La acción iniciada, la cual se halla fundada en las notorias ilegalidades y arbitrariedades configuradas en el actuar del EATC y del Poder Ejecutivo local, entre las que fueron mencionadas, y en otras que por el momento por cuestiones legales, nos encontramos impedidos de comunicar a la opinión pública (oportunamente se les suministrara la información y pruebas, que acredita en demasía gravísimas irregularidades del actuar estatal), no intenta ni siquiera mínimamente interferir en el desarrollo de la política cultural en que se sumerge el Teatro Colon, sino por el contrario, que en el marco de dicha gestión se garanticen y respeten los derechos y garantías que derivan de la Constitución Nacional y de la Constitución de la Ciudad Autónoma de Buenos Aires y de la Ley Nº 471, Ley Nº 2855.
Aquí cabe preguntarse:
¿Cuál es la diferencia entre la existencia o no de una norma como, en el caso, reguladora del actuar estatal?

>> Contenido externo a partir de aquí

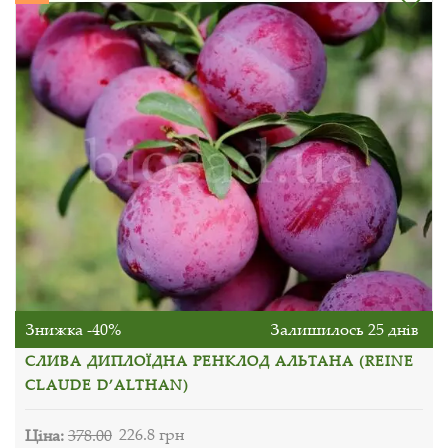
Знижка -40%
Залишилось 25 днів
СЛИВА ДИПЛОЇДНА РЕНКЛОД АЛЬТАНА (REINE
CLAUDE D’ALTHAN)
Ціна:
378.00
226.8 грн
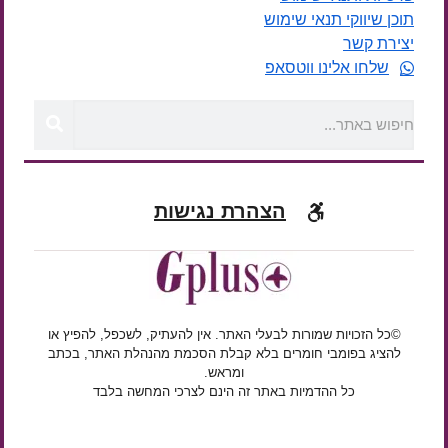
תוכן שיווקי תנאי שימוש
יצירת קשר
שלחו אלינו ווטסאפ
הצהרת נגישות
©כל הזכויות שמורות לבעלי האתר. אין להעתיק, לשכפל, להפיץ או
להציג בפומבי חומרים בלא קבלת הסכמת מהנהלת האתר, בכתב
ומראש.
כל ההדמיות באתר זה הינם לצרכי המחשה בלבד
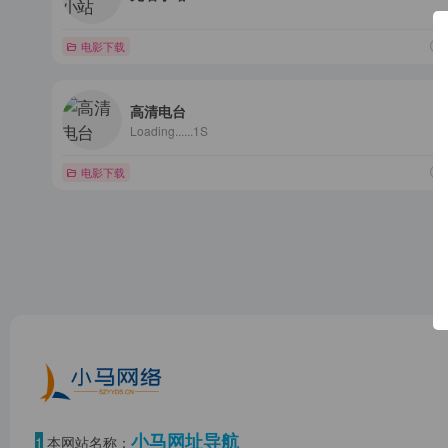
电影下载
高清电台
Loading......1S
电影下载
小马网址导航
1
本网站名称：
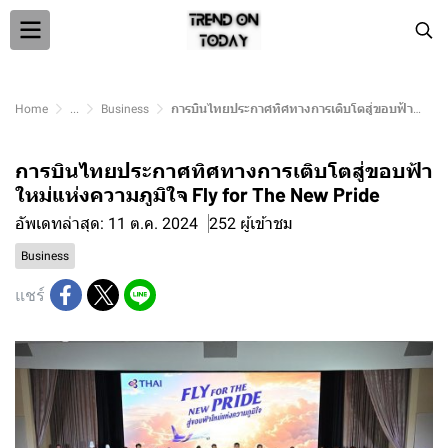
Home
...
Business
การบินไทยประกาศทิศทางการเติบโตสู่ขอบฟ้าใหม่แห่งความภูมิใจ Fly for The New Pride
การบินไทยประกาศทิศทางการเติบโตสู่ขอบฟ้า
ใหม่แห่งความภูมิใจ Fly for The New Pride
อัพเดทล่าสุด: 11 ต.ค. 2024
252 ผู้เข้าชม
Business
แชร์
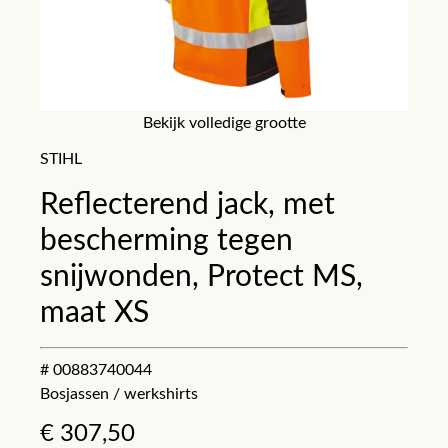
Bekijk volledige grootte
STIHL
Reflecterend jack, met
bescherming tegen
snijwonden, Protect MS,
maat XS
# 00883740044
Bosjassen / werkshirts
€
307,50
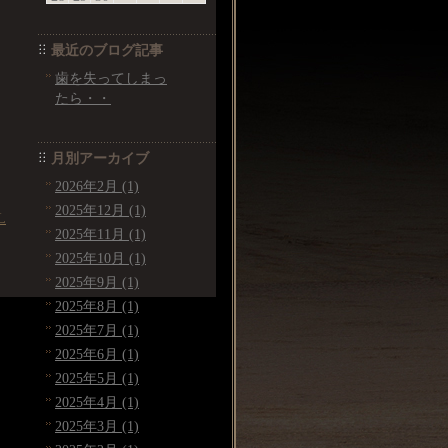
最近のブログ記事
歯を失ってしまっ
たら・・
月別アーカイブ
2026年2月 (1)
2025年12月 (1)
L
2025年11月 (1)
2025年10月 (1)
2025年9月 (1)
2025年8月 (1)
2025年7月 (1)
2025年6月 (1)
2025年5月 (1)
2025年4月 (1)
2025年3月 (1)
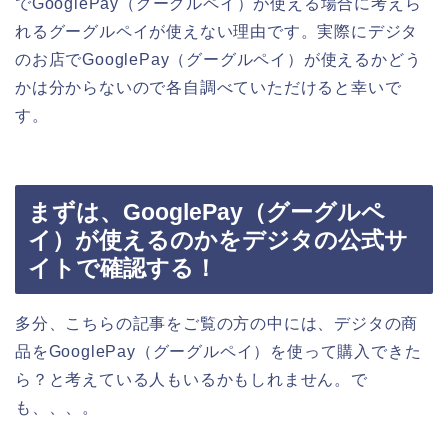
でGooglePay（グーグルペイ）が使える場合に考えら
れるグーグルペイが使えない理由です。実際にデジタ
のお店でGooglePay（グーグルペイ）が使えるかどう
かは分からないので各自調べていただけると幸いで
す。
まずは、GooglePay（グーグルペ
イ）が使えるのかをデジタの公式サ
イトで確認する！
多分、こちらの記事をご覧の方の中には、デジタの商
品をGooglePay（グーグルペイ）を使って購入できた
ら？と考えている人もいるかもしれません。で
も、、、。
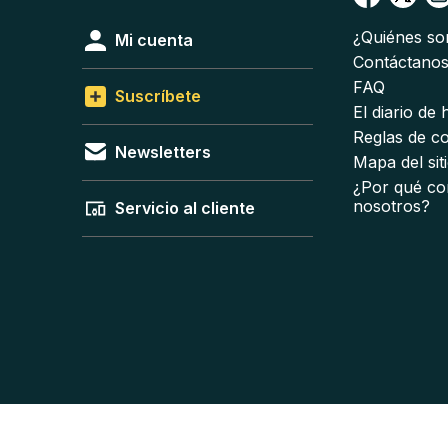
¿Quiénes s
Mi cuenta
Contáctano
FAQ
Suscríbete
El diario de
Reglas de c
Newsletters
Mapa del sit
¿Por qué co
nosotros?
Servicio al cliente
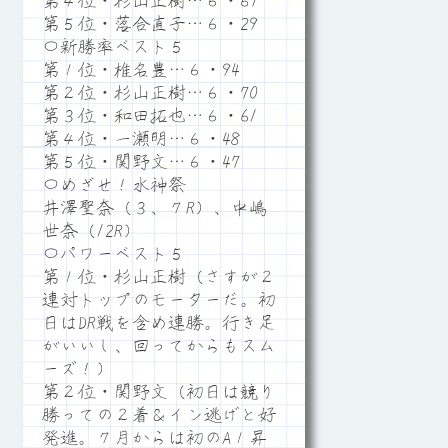
第４位・杉山正樹…６・67
第５位・落合直子…６・29
〇新勝率ベスト５
第１位・椎名豊…６・94
第２位・杉山正樹…６・70
第３位・和田拓也…６・61
第４位・一瀬明…６・48
第５位・関野文…６・47
〇めざせ！水神祭
井澤聖奈（３、７R）、中嶋
世奈（12R）
〇パワーベスト５
第１位・杉山正樹（さすが２
連対トップのモーターだ。初
日はDR戦を含め連勝。行き足
がいいし、回ってからもスム
ーズ！）
第２位・関野文（初日は競り
勝っての２着＆イン逃げと好
発進。７月からは初のA１昇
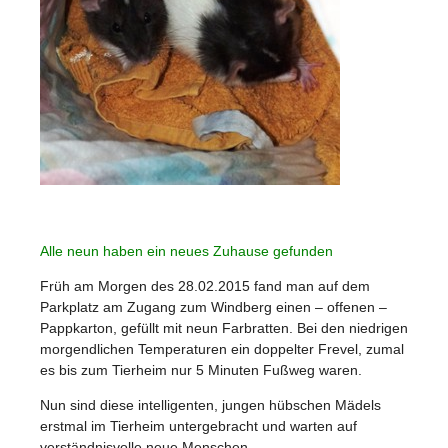
Alle neun haben ein neues Zuhause gefunden
Früh am Morgen des 28.02.2015 fand man auf dem
Parkplatz am Zugang zum Windberg einen – offenen –
Pappkarton, gefüllt mit neun Farbratten. Bei den niedrigen
morgendlichen Temperaturen ein doppelter Frevel, zumal
es bis zum Tierheim nur 5 Minuten Fußweg waren.
Nun sind diese intelligenten, jungen hübschen Mädels
erstmal im Tierheim untergebracht und warten auf
verständnisvolle neue Menschen.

La respuesta parece sencilla, pero resulta absurda dentro de un Estado de derecho. La existencia de una norma debería determina sin más la adecuación del actuar estatal a lo establecido en ella y no como se presenta en autos, enmarcar su función en un marco de una “inadmisible” “anomia”.
Es esta la respuesta que debe imperar.
Existen normas por demás claras, que debieron haber sido aunque sea minimamente observadas y cumplimentadas por el EATC y por el Ejecutivo local.
Nada de ello ha sucedido, y consecuentemente se solicita el urgente amparo judicial, como así también la participación de la sociedad, para detener y con ello enmarcar la actuación estatal devenida en ilegal.
Debe quedar claro que el EATC y el Poder Ejecutivo local, en lo que a él respecta, han omitido deliberadamente el cumplimento de las normas vigentes y aplicables en la materia, en claro quebrantamiento al orden jurídico imperante.
Y ELLO NO SOLO RESULTA AGRAVIANTE DADO QUE QUIEN RESULTA GARANTE DE LA LEGALIDAD, ES QUIEN PRIMERO LA DESCONOCE, SINO QUE TAMBIÉN, LAS POLITICAS DEL GOBIERNO LOCAL ACTUAL, NO INTENTA MÁS QUE LA DESTRUCCION DE LA CULTURA DE LA CIUDAD.